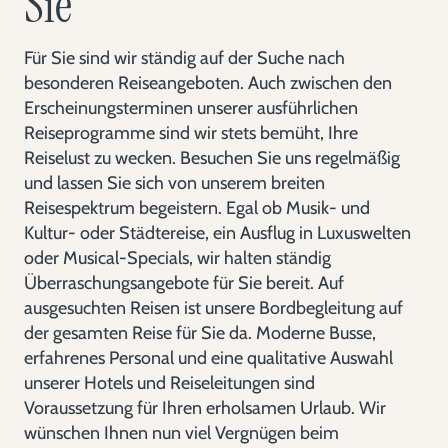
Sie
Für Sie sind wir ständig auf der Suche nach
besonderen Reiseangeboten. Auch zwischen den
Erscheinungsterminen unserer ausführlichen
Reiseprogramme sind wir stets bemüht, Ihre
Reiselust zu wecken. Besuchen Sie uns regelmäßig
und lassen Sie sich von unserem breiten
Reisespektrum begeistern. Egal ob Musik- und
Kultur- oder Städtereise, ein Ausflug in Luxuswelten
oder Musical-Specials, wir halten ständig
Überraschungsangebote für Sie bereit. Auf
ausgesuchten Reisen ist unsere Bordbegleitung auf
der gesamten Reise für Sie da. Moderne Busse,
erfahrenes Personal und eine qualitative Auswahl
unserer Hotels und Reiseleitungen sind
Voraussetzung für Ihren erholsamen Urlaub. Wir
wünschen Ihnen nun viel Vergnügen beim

* * *

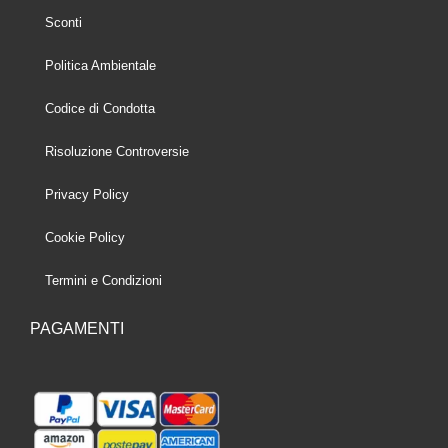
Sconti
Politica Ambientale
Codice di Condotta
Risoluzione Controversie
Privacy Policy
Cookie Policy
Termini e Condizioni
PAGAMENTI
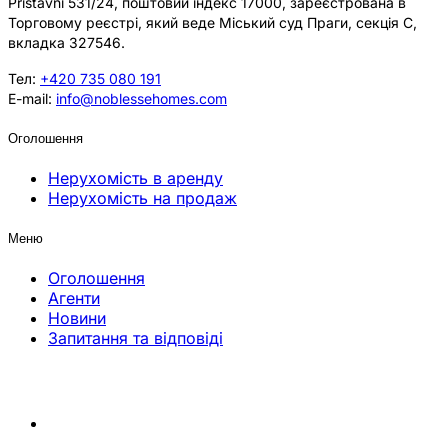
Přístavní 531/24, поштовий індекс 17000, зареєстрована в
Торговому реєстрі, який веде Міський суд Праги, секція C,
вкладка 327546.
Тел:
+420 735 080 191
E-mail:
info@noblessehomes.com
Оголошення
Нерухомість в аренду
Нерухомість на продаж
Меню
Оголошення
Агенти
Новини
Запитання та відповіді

EXERCISE INSTRUCTIONS: Please reproduce, exactly as they appear above, the lines from the line containing "info@noblessehomes.com" up to and including the line containing "Запитання та відповіді".

YOUR SOLUTION:
info@noblessehomes.com
Оголошення
Нерухомість в аренду
Нерухомість на продаж
Меню
Оголошення
Агенти
Новини
Запитання та відповіді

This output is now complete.